-- How to complete this task --
Each line holding the string "Jean" is to be copied from the data.

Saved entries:
• • •

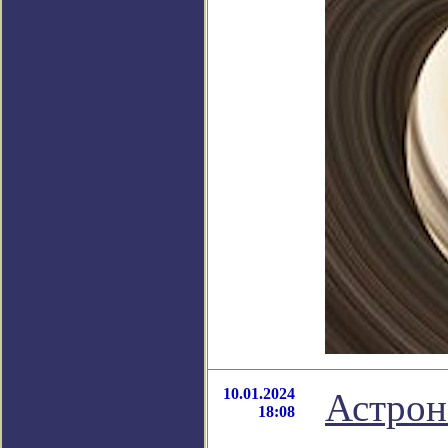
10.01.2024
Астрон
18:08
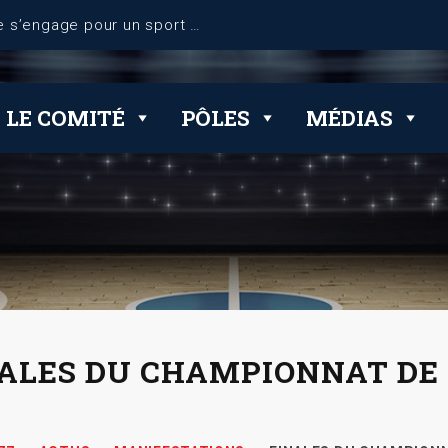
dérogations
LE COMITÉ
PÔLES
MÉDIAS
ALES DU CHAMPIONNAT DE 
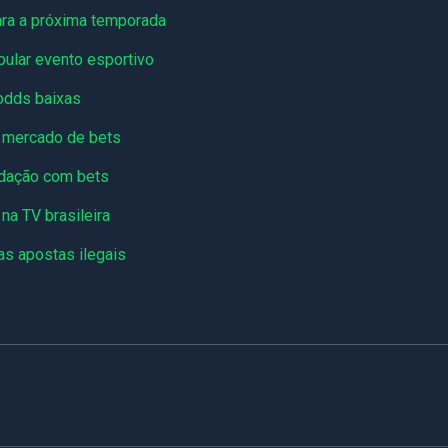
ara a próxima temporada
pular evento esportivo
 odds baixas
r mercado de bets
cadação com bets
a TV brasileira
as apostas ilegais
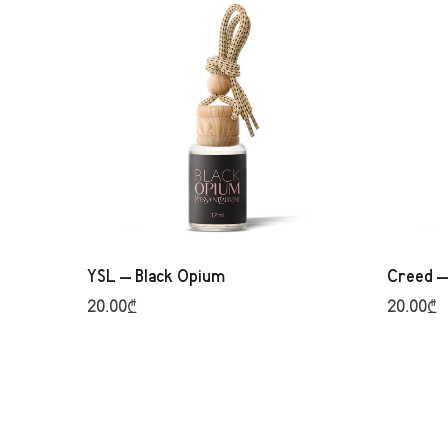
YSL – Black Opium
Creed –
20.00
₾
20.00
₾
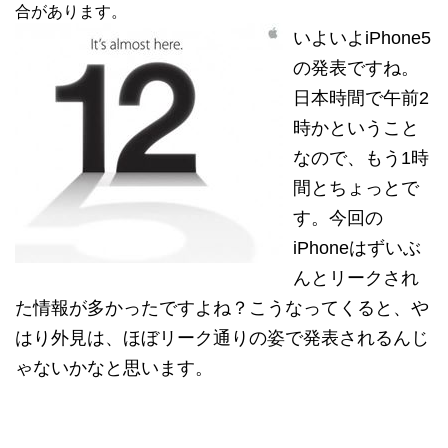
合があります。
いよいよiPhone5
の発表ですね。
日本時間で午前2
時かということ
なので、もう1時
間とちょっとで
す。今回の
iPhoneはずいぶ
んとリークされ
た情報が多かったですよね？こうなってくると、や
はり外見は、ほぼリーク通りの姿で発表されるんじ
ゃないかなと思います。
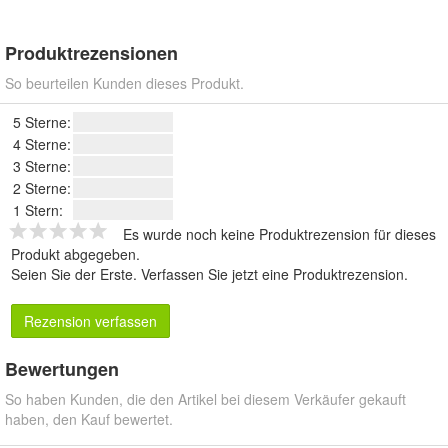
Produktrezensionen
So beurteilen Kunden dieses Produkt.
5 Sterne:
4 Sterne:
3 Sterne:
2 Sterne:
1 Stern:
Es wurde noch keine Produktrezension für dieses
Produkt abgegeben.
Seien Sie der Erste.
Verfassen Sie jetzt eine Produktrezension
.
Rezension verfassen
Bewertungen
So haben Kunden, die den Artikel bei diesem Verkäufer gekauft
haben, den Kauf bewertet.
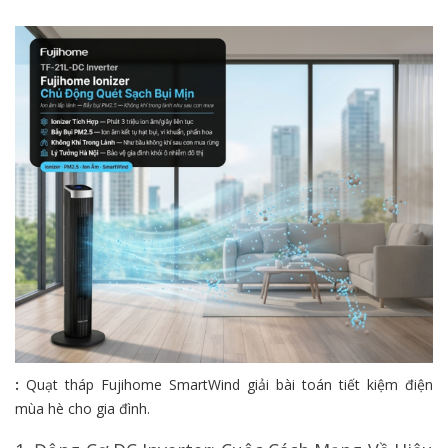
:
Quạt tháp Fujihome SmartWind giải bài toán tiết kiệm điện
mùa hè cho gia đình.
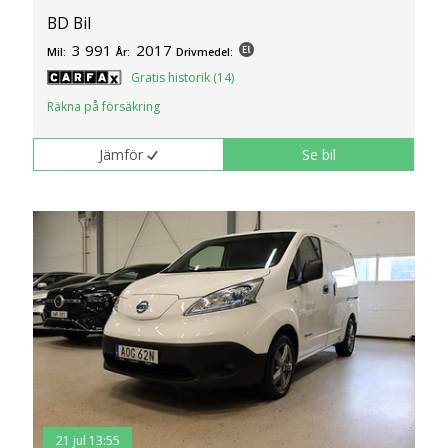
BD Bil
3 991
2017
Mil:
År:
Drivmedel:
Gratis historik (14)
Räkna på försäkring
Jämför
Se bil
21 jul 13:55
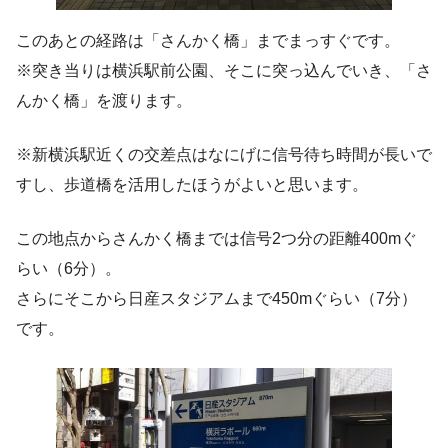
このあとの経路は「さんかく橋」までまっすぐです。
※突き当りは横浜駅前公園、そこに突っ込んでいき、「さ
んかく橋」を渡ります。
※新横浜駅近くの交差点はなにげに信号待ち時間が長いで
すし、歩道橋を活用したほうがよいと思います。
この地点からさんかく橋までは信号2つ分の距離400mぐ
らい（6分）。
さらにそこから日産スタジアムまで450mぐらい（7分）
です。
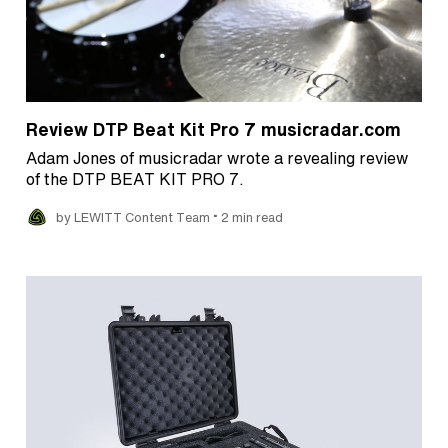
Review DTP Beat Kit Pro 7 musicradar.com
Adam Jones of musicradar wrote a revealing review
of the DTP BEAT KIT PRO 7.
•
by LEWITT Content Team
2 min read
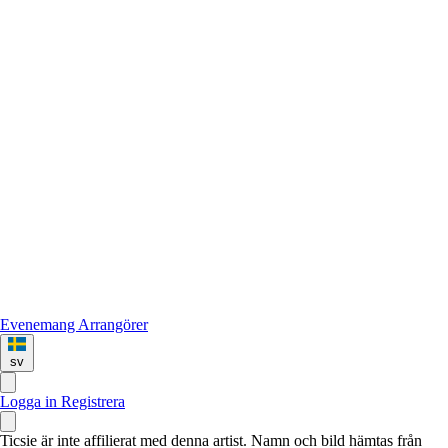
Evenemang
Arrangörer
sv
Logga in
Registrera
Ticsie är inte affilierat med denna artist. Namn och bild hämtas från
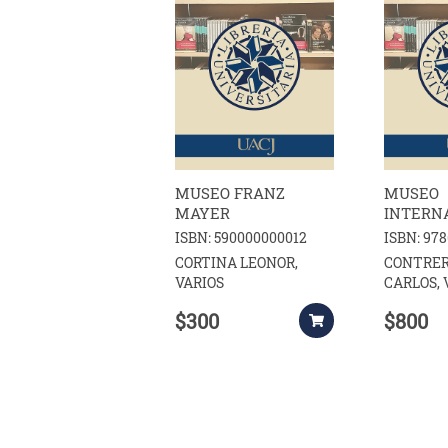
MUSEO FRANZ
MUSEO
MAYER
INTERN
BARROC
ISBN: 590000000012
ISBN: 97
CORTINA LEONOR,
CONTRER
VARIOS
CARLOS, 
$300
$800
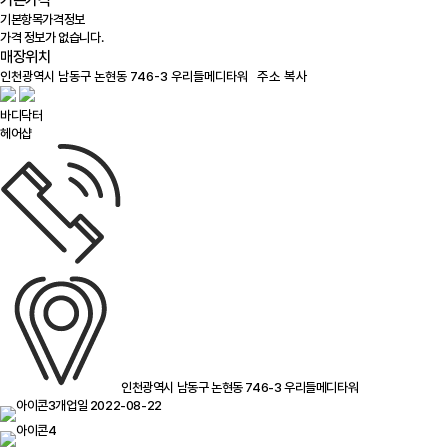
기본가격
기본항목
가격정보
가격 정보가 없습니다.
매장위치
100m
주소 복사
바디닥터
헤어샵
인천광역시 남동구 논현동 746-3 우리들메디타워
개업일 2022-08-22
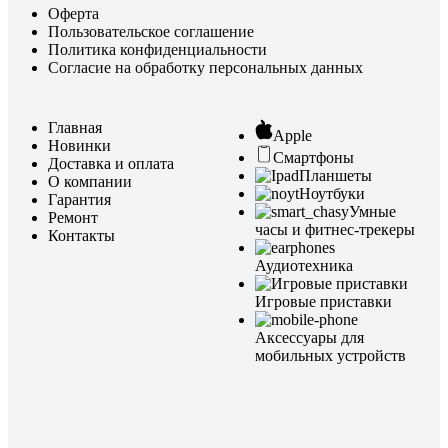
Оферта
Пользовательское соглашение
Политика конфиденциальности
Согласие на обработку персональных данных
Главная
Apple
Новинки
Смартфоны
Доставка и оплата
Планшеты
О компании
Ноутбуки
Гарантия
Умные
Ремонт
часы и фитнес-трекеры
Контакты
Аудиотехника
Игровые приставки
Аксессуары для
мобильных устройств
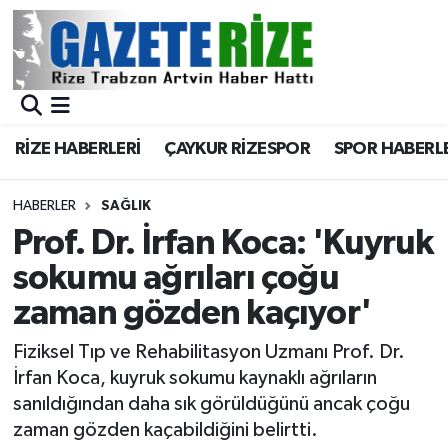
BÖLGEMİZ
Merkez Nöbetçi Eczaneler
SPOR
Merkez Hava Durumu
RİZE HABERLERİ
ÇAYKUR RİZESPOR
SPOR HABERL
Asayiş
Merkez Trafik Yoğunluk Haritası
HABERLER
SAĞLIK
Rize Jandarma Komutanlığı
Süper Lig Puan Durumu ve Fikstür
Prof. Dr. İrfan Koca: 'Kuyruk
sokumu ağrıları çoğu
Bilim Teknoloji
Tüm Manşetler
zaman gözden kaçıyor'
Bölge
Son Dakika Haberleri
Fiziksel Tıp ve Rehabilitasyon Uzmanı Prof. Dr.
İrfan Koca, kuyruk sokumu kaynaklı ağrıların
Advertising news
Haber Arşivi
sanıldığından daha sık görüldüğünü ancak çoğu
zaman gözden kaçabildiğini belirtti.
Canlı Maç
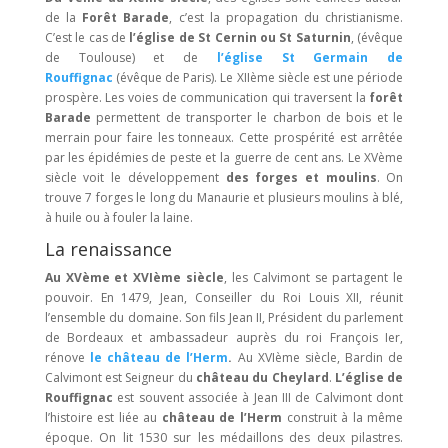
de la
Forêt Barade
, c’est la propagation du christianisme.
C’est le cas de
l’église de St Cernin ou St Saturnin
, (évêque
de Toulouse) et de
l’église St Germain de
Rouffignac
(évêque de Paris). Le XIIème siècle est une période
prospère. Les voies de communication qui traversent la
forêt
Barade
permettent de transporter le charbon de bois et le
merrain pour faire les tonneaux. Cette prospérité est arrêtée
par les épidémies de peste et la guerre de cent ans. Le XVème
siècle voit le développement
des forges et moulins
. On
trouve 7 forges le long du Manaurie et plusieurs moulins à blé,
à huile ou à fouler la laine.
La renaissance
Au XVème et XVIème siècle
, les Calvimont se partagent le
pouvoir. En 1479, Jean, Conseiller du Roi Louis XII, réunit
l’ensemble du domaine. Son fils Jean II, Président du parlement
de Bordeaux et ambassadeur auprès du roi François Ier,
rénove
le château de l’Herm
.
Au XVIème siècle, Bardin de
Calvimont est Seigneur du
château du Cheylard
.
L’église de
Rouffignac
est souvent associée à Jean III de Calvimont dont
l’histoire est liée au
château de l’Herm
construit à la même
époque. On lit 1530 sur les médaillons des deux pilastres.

• • •

-- Solution to this task --
pouvoir. En 1479, Jean, Conseiller du Roi Louis XII, réunit
l’ensemble du domaine. Son fils Jean II, Président du parlement
est souvent associée à Jean III de Calvimont dont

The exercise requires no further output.